In 2011, while still enrolled in high school, Heaton began uploading clips recorded in her bedroom on YouTube, including covers of contemporary hit songs along with occasional originals, for which she accompanied herself on acoustic guitar. In December 2012, her cover of Chief Keef's "Love Sosa" was featured on the website WorldStarHipHop and Heaton began meeting with record labels. Heaton graduated high school six months early and self-financed the recording of a host of her own songs, opting to take a step back and build "a catalog that we were proud of" with her manager Lauren, eventually signing with All Def Digital in 2014, a YouTube-based label founded by Steve Rifkind and Def Jam-founder Russell Simmons, in partnership with Capitol Records. She topped Billboards Next Big Sound chart on April 24, 2014.

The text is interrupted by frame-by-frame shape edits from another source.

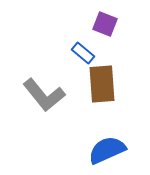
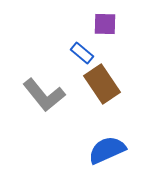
purple square: rotated 20 degrees counterclockwise
blue rectangle: moved 1 px left
brown rectangle: rotated 30 degrees counterclockwise
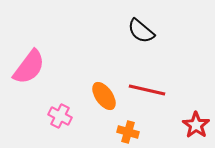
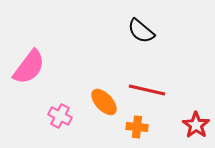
orange ellipse: moved 6 px down; rotated 8 degrees counterclockwise
orange cross: moved 9 px right, 5 px up; rotated 10 degrees counterclockwise
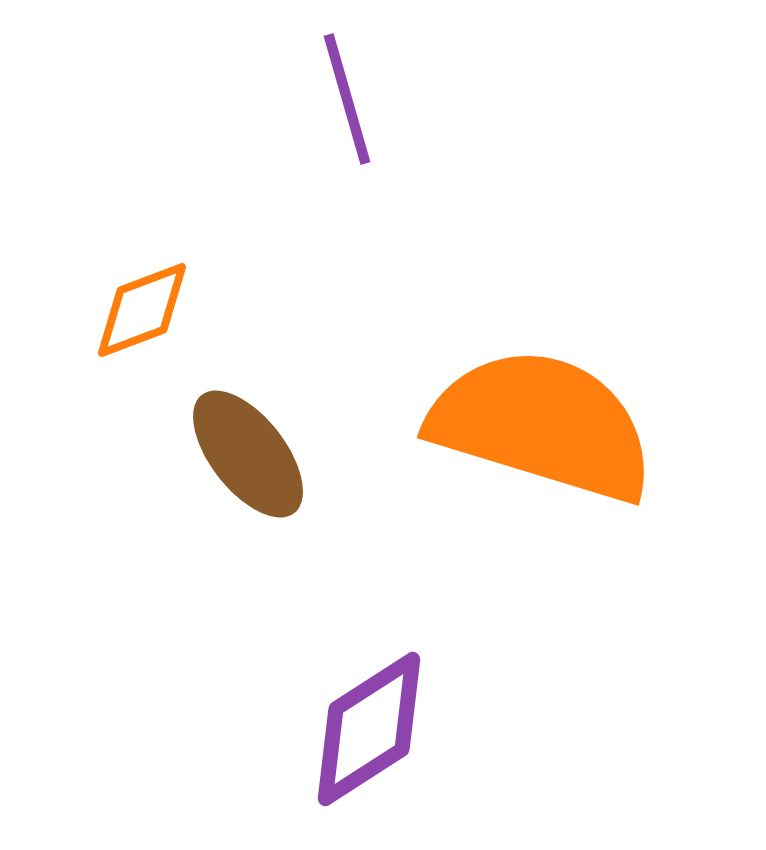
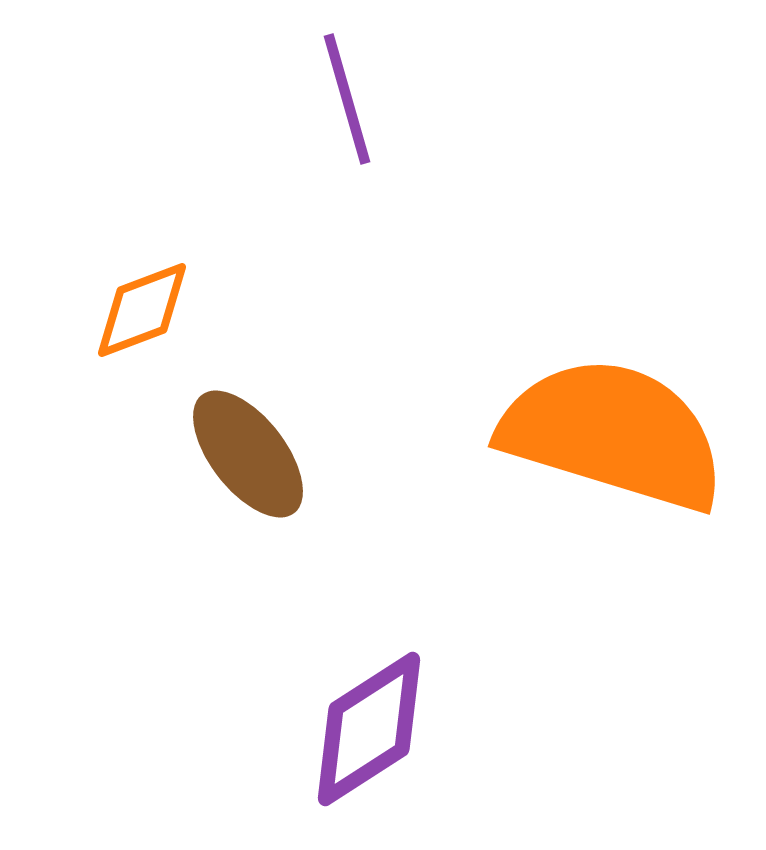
orange semicircle: moved 71 px right, 9 px down
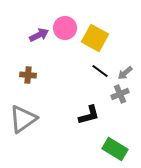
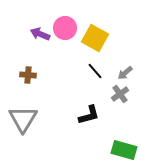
purple arrow: moved 1 px right, 1 px up; rotated 132 degrees counterclockwise
black line: moved 5 px left; rotated 12 degrees clockwise
gray cross: rotated 12 degrees counterclockwise
gray triangle: rotated 24 degrees counterclockwise
green rectangle: moved 9 px right, 1 px down; rotated 15 degrees counterclockwise
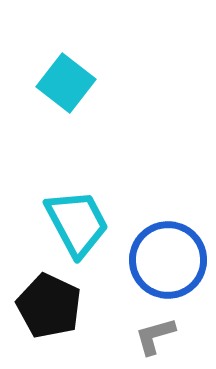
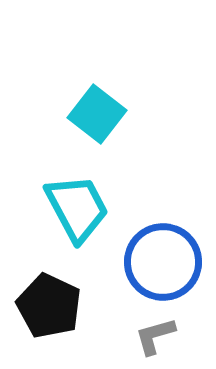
cyan square: moved 31 px right, 31 px down
cyan trapezoid: moved 15 px up
blue circle: moved 5 px left, 2 px down
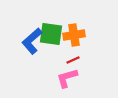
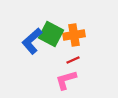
green square: rotated 20 degrees clockwise
pink L-shape: moved 1 px left, 2 px down
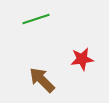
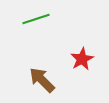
red star: rotated 20 degrees counterclockwise
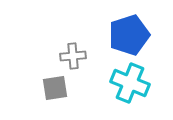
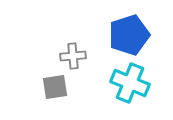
gray square: moved 1 px up
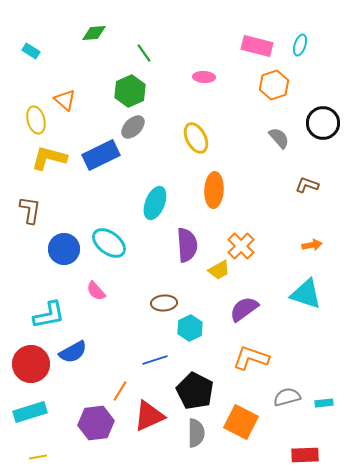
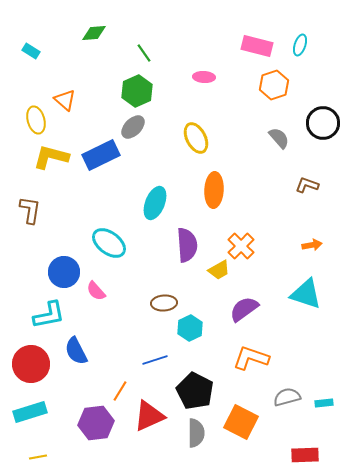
green hexagon at (130, 91): moved 7 px right
yellow L-shape at (49, 158): moved 2 px right, 1 px up
blue circle at (64, 249): moved 23 px down
blue semicircle at (73, 352): moved 3 px right, 1 px up; rotated 92 degrees clockwise
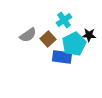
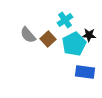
cyan cross: moved 1 px right
gray semicircle: rotated 84 degrees clockwise
blue rectangle: moved 23 px right, 15 px down
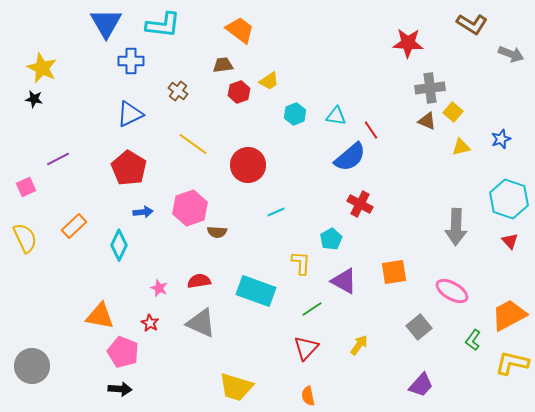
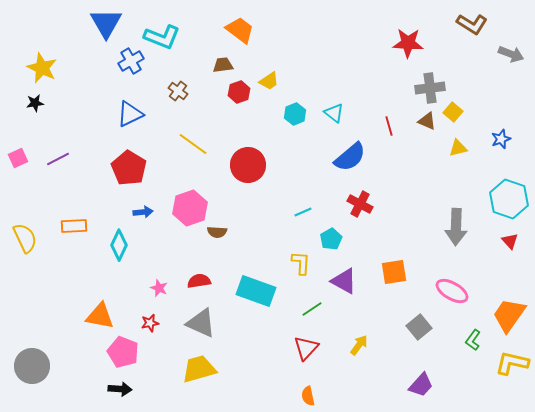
cyan L-shape at (163, 25): moved 1 px left, 12 px down; rotated 15 degrees clockwise
blue cross at (131, 61): rotated 30 degrees counterclockwise
black star at (34, 99): moved 1 px right, 4 px down; rotated 18 degrees counterclockwise
cyan triangle at (336, 116): moved 2 px left, 3 px up; rotated 30 degrees clockwise
red line at (371, 130): moved 18 px right, 4 px up; rotated 18 degrees clockwise
yellow triangle at (461, 147): moved 3 px left, 1 px down
pink square at (26, 187): moved 8 px left, 29 px up
cyan line at (276, 212): moved 27 px right
orange rectangle at (74, 226): rotated 40 degrees clockwise
orange trapezoid at (509, 315): rotated 27 degrees counterclockwise
red star at (150, 323): rotated 30 degrees clockwise
yellow trapezoid at (236, 387): moved 37 px left, 18 px up; rotated 147 degrees clockwise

On September 23, 2014, Heaton released her debut extended play, Bad Intentions, digitally in the United States, topping the Billboard + Twitter Trending 140 chart and reaching the top ten in the U.S. iTunes Store on the day of its release. On April 28, 2015, she posted an open letter online expressing frustration with her label and explaining the delay for her music. On June 13, 2015, she launched a website, NBK (Naturyl Born Killers), stating "NBK is the movement", where new music was then independently released for free regularly in following months. Heaton later clarified, "We are now in a place where we can create music that I want to create, and we are no longer tied to the people that were holding me back", revealing she had started producing music herself as well. On October 20, 2015, she premiered her debut music video for a song titled "Lullaby", on Apple Music. Also in October, Heaton announced her first headlining concert tour, The Bedroom Tour, with twenty dates throughout the United States and Canada, beginning on November 13 in Houston, Texas and concluding on December 18 in Los Angeles, California. On March 18, 2016, Heaton released The Bedroom Tour Playlist, a mixtape titled similarly to the tour, compiling remixed and remastered material she had shared online and debuted on live shows in previous months. In a mid-2016 interview, Heaton announced that she was planning her debut studio album, stating "I want my it to be an actual masterpiece... I want my first album to be legendary". The Centerfold Tour was Heaton's second tour, containing forty-three shows in North America. It began on October 6, 2016, in Athens, Georgia, and ended on December 16, 2016, in Austin, Texas.

==Artistry==
While talking about her songwriting, Heaton said, "My music is a direct reflection of who I am. My writing is everything to me because that's all I had growing up. I had a really tough childhood and at a point when I was very young, I sort just stopped speaking because I stuttered", mentioning her inability to have friends, causing her to always be alone due to her mother staying with her sister in the hospital, her father being drunk and the rest of her family living in South Africa, so she "would just write all the time." "Even when I'm not writing literally about things that have happened to me, all the pain of my childhood and losing my sister ends up getting pushed into my music", she adds about her creative inspiration and wanting to be proud of the message in her music, "It shapes my songs and builds this deeper meaning under everything, which is one of the most important things to me." She has mentioned being heavily influenced by Bob Dylan and Tom Waits and is also a fan of hip hop, pointing out rappers like Kanye West, 2 Chainz, Jay Z, Drake and Nicki Minaj as other inspirations.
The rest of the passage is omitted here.